A igreja do bairro, antes da espetacularização da “missa da cura”, era um ponto de encontro dominical para algumas famílias. No entanto, para muitos, o espaço no entorno da igreja era frequentado principalmente na festa da padroeira. Tradição que ainda se conserva no interior, a festa da padroeira do bairro atraia barracas, fliperamas, brincadeiras e jogos diversos. Diversão garantida para as crianças, paquera certa para os adolescentes.

A áurea de bairro familiar, gritos de crianças, visitas dos vizinhos, muros baixos, árvores no quintal, vendinhas de esquina, escolinha do bairro, durou o tempo necessário para formar uma geração.
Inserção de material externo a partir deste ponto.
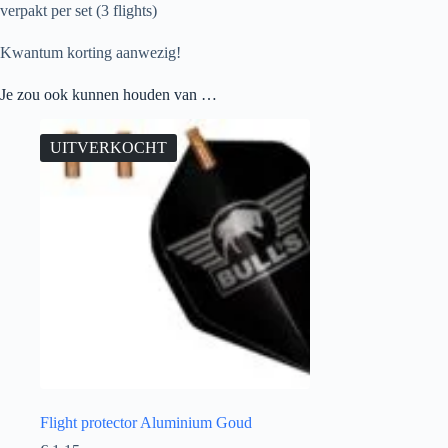
verpakt per set (3 flights)
Kwantum korting aanwezig!
Je zou ook kunnen houden van …
UITVERKOCHT
Flight protector Aluminium Goud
A cidade alcançou Neópolis, com a ampliação do acesso viário, com os shoppings, supermercados. De periferia para centro. O progresso, implacável, ergueu edifícios, lojas, tornou velha a cidade nova. Pela avenida Ayrton Senna surgem novas cidades, novas neópolis, muradas, verticais, desumanas.
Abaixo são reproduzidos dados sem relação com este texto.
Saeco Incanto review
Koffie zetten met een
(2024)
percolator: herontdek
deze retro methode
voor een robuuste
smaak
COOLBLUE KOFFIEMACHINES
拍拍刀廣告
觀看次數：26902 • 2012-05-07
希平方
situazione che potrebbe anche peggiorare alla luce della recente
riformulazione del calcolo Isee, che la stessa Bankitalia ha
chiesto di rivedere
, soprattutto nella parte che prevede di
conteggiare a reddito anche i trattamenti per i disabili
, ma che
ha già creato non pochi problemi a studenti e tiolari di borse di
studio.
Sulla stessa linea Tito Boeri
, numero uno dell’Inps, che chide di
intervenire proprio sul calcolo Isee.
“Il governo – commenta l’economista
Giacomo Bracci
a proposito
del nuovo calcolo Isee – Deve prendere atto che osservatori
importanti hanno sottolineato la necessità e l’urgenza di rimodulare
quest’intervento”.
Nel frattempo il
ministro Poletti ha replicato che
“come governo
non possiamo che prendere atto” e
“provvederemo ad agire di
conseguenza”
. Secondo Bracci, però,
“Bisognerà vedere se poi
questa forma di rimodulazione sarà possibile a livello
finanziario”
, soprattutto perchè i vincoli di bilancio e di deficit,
Em algumas casas, no velho conjunto, senhorinhas aguam suas plantas, incólumes à mudança, envoltas em sua casa, sua família, suas amigas de longa data, seu bairro. Para elas, a cidade ainda é nova, o bairro ainda é seu. Para elas, Neópolis ainda não morreu…

Túlio Madson

Colunista na Carta Potiguar desde 2011. Professor e doutorando em Ética e Filosofia Política pela mesma instituição. Péssimo em autodescrições. Email: tuliomadson@hotmail.com

6 Responses

  1. Ewerton Souza disse:

    Muito bom o texto, me fez lembrar dos velhos tempo que não voltam mais!
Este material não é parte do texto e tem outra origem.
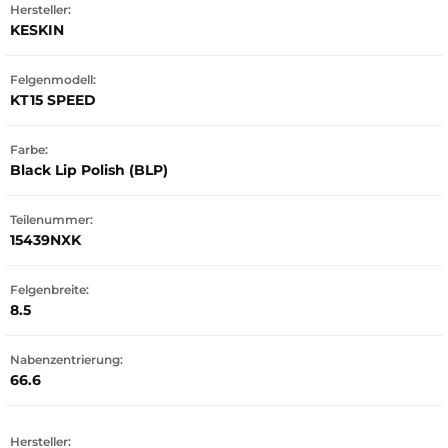
Hersteller:
KESKIN
Felgenmodell:
KT15 SPEED
Farbe:
Black Lip Polish (BLP)
Teilenummer:
15439NXK
Felgenbreite:
8.5
Nabenzentrierung:
66.6
Hersteller:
  2. Wellington Souza disse:

    Faltou mencionar o famoso NIRA DRINK’S, palco da iniciação de muitos jovens.

  3. Guette disse:

    Gostei muito do texto. É daqueles denominados “com sabor de nostalgia”. Na leitura dele, senti o cheiro de terra molhada, de quando na chuva corríamos pelas calçadas ou íamos para a pracinha do bairro, nos arredores do “Conselho” pra brincar de polícia e ladrão; do então desafio de uma geração de subir na mangueira de Seu Pascoal, de roupar goiabas na casa de Seu Nicolau, de subir no jambeiro de Tia Nilza e até mesmo nos das casas de Ilanna e Viviane ou de Fernanda rsrsrrssrrsrs esses eram desafios com sabor da mais alta aventura. Assim também, rememorei outras tantas brincadeiras saudáveis de minha infância neopolitana. Ainda revivi as conversas de beira de calçada na Rua Amapá que adentravam a tenra madrugada, recheadas de alegria, confiança e muitas risadas; das fugidas para a Rua Acre para conversar com amigos que hoje são mais que isso, são irmãos. Irmãos de sangue, de suor, de lágrimas, de risos.
    E também me encheu de tristeza ao lembrar que tudo isso se foi, vividos por último por minha geração. Triste por meu bairro tão querido, testemunha de minha história dolorosa e de vitórias, hoje se encontrar tomado por gangues rivais, que determinam o toque de recolher de seus moradores. Por ver as então casas de muros acessíveis e árvores frutíferas, tomadas por muros cada vez mais altos, varandas que mais me lembram celas e cercas elétricas. Triste por ter entender que, em nome do progresso foi determinado a morte das árvores, a morte da liberdade, a morte de uma história.

    • Cristina Pires disse:

      Que saudades enormes sinto agora amiga, vim morar aqui no ano de 1970 e moro até hoje. Aqui cresci e vi meus filhos crescerem, eles ainda provaram da tal liberdade, de subir nas mangueiras e tomar banho na Lagoa do Jiqui, infelizmente meus netos não tem o que a gente teve, mas meu amor por Neópolis continua firme, forte e eterno. Bjos amiga!

  4. Sandro Titãs disse:

    Tudo isso me faz lembrar muitas Histórias.

  5. Eliana Lucia Dantas Gamble disse:

    Retrato fiel de um bairro com gostinho de saudade!